Top of Dataset records

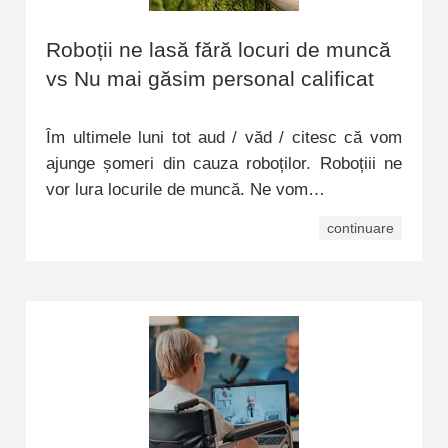
Roboții ne lasă fără locuri de muncă
vs Nu mai găsim personal calificat
Îm ultimele luni tot aud / văd / citesc că vom
ajunge șomeri din cauza roboților. Roboțiii ne
vor lura locurile de muncă. Ne vom…
continuare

Bottom of Dataset records

> [Aim of the exercise]: Go over the records above and tally the lines with the word "muncă" in them. Give the number alone.

> [Exercise solution]: 2